Chance The Rapper / ACID RAP

 

Son titre ne ment pas : Acid Rap, la mixtape super attendue de Chance The Rapper, est un trip halluciné et ultra-créatif dans l’esprit du rookie de Chicago. Mais c’est aussi un bijou de lucidité et de maturité artistique. Ah, et non, ça n’est pas du cloud rap.


De l’éclosion de Twista, Kanye West et Lupe Fiasco à l’avènement des sauvageons de la « drill music » comme Chief Keef, la scène rap de Chicago est devenue à l'image de sa ville : délétère. La faute à une criminalité en totale explosion dans la Ville du Vent. En tout cas il y a une constante : Chi-Town reste un vivier de nouveaux talents pour le hip-hop. Un fait que vient confirmer Chance The Rapper, talentueux newcomer au buzz national grandissant depuis sa première mixtape 10 Days et dont la nouvelle livraison bardée d’invités prestigieux brosse un univers musical à mille lieues des autres rappeurs de sa ville.


Si tant de critiques présentent Acid Rap comme une alternative aux bangers menaçants des Lil Durk et consorts, c’est parce que Chance a choisi d’observer la violence de son environnement plutôt que d’y prendre part (ce qui ne l’empêche pas de balancer une dédicace à Chief Keef sur « Juice »).
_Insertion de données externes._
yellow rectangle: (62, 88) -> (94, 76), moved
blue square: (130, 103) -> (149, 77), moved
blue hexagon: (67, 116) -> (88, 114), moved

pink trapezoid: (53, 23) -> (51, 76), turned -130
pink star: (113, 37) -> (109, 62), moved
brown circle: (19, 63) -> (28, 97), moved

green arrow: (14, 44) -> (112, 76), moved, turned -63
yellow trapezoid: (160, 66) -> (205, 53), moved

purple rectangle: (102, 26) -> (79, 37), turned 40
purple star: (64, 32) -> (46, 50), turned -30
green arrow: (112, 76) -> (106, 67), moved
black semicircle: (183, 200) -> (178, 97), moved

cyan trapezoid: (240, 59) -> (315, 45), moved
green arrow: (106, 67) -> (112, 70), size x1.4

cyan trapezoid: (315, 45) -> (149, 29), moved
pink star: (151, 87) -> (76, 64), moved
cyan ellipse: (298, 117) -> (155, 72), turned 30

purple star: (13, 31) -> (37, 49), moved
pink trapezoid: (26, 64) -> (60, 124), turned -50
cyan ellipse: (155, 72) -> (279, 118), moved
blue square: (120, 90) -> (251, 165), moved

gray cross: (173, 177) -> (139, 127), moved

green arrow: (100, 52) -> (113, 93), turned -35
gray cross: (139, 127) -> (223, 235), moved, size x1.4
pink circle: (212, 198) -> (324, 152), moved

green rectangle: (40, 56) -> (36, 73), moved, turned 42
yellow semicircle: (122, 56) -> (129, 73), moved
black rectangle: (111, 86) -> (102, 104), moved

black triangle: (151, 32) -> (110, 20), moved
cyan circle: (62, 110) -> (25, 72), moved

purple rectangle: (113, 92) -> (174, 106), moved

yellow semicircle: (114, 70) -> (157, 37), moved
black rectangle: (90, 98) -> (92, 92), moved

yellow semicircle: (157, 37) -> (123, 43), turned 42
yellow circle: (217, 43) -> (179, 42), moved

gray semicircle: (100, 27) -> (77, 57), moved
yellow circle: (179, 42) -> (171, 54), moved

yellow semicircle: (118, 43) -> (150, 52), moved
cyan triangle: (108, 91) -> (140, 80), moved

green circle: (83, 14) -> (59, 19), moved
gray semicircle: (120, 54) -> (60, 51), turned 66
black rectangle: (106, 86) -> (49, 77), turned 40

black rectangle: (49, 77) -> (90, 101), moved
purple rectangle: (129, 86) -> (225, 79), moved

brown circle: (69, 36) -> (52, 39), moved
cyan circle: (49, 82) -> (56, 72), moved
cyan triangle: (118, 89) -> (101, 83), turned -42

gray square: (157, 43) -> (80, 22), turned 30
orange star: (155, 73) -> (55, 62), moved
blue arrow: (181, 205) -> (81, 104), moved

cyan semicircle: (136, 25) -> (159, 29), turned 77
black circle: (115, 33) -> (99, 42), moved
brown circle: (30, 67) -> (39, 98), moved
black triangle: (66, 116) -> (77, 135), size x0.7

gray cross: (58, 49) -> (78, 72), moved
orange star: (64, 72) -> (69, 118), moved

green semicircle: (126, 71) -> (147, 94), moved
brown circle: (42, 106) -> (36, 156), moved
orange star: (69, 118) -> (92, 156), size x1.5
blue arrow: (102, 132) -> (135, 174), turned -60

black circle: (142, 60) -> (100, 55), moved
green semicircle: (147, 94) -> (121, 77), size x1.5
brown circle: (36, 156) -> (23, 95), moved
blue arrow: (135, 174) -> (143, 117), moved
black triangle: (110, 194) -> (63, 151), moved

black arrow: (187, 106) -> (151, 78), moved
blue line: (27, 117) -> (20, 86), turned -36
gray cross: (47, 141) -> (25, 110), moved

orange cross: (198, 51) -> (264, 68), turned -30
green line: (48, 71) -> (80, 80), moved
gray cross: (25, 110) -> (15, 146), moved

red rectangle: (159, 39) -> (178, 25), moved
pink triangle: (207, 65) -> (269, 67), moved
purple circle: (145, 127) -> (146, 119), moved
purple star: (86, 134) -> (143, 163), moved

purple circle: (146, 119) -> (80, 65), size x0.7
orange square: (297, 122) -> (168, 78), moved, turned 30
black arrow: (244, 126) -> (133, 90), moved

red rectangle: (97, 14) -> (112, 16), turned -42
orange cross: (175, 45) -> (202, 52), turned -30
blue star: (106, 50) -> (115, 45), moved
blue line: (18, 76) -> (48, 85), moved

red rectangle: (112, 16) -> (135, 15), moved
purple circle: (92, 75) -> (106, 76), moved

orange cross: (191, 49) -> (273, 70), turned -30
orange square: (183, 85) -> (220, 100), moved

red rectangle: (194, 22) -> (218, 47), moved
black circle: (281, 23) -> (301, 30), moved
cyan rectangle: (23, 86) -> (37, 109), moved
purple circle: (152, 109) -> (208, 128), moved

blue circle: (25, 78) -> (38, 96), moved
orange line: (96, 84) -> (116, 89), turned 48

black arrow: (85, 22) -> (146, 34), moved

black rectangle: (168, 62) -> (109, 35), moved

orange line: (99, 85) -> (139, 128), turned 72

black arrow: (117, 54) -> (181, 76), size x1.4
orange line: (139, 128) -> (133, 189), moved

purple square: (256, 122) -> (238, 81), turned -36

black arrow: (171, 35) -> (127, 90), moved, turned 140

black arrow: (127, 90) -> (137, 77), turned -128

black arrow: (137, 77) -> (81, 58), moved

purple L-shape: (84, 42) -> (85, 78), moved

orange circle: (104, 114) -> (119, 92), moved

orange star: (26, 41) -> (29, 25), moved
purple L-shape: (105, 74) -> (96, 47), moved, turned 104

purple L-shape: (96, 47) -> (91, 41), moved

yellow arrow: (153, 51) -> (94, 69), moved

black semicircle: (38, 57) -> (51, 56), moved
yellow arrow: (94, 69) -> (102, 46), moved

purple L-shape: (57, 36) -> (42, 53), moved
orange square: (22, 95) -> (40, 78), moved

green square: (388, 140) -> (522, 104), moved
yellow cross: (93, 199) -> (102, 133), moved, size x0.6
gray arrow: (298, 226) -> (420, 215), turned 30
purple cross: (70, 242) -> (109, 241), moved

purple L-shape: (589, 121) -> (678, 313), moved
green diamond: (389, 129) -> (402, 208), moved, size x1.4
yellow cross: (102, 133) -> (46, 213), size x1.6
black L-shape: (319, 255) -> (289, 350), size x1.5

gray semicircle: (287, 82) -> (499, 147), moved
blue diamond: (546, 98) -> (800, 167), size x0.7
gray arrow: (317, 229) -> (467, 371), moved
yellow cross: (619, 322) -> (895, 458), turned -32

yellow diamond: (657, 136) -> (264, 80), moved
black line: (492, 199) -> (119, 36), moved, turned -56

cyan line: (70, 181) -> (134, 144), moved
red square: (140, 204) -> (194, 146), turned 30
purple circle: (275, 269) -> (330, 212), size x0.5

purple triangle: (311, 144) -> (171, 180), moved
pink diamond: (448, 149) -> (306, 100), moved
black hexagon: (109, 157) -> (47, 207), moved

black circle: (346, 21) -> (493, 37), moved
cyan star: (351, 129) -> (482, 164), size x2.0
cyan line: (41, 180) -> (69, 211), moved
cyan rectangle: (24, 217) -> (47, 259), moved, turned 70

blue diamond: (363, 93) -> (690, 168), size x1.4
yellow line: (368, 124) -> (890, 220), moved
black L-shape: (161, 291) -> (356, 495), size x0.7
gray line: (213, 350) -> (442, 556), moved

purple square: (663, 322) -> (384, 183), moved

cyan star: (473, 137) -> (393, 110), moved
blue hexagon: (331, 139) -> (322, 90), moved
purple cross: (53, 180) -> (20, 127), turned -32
Les treize morceaux de ce projet constituent une sorte de plongée dans le crâne de ce post-ado, ni gangsta, ni conscient, entre drogue, meufs et douilles. Une sorte de Kendrick Lamar du Midwest, finalement.



Le rap de Chance est à l’image des instrus de Acid Rap : un bric-à-brac d’influences qui réussissent à cohabiter avec succès. Réputé (comme Childish Gambino qui participe à la tape) pour ses jeux de mots, reconnaissable par sa voix nasillarde et son flow technique aux mille flows, Chance module et étire les syllabes d’une manière presque comique (« Juice ») pouvant rappeler un lointain cousin d’E-40. Ses flows chantonnés et ses refrains proche de la pop ou de la soul (« Cocoa Butter Kisses ») lui confèrent de faux airs de Lil Wayne pré-Carter 3 le Sud sale  en moins.



Acid Rap est une mixtape variée, tant dans la forme que dans le fond. Qu’il fume avec Ab-Soul (« Smoke Again ») ou qu’il échange des rimes clownesques avec Action Bronson (« Na Na »), Chance passe d’un registre à un autre avec une facilité déconcertante. C’est un looney toon sous acide qui se déforme à l’envi, un toon à l’élasticité rapologique mais aussi émotionnelle. Il fait parfois preuve d’un positivisme presque naïf mais toujours doublé d'un fond de street knowledge qui met cette naïveté à distance et offre à tout un chacun l'opportunité d'être un témoin de la street life


Sur “Acid Rain”, on finit par tomber sur la partie la plus sombre de Chance, lui et le souvenir obsédant d’un fantôme : « My big homie died young, just turned older than him / He still be screaming I see his demon in empty hallways”.  La tentation de la violence, omniprésente, et la peur de perdre un autre proche : “If you touch my brother / all the antiviolent shit goes out the window along wit you and the rest of your team”. L’abandon de Dieu, lorsqu’il renie Jésus tout en reprenant la mélodie de « The World’s Greatest » de R. Kelly. Car c’est bien de cela qu’il s’agit : la vision d’un gamin aux yeux écarquillés, dont les rêves pourraient se réaliser, ou trébucher sur une arme à feu.


 

Finalement, zéro piste à jeter sur ce projet qui révèle un artiste jeune, frais, vif et portant l'ADN de sa ville dans ses titres.  Au même titre que Chief Keef, Chance est habité par la violence et la cruauté de Chicago. Sauf que lorsque le premier souhaite en être un acteur et rêve de ballin, le second en fait des peintures aux couleurs acides dont le coup de pinceau varie à chaque titre… Chance est un individu à part dans le game actuel et si ce genre de position en a perdu plus d'un (coucou l'abstract hip hop), chez lui, ça pourrait être gage de longévité.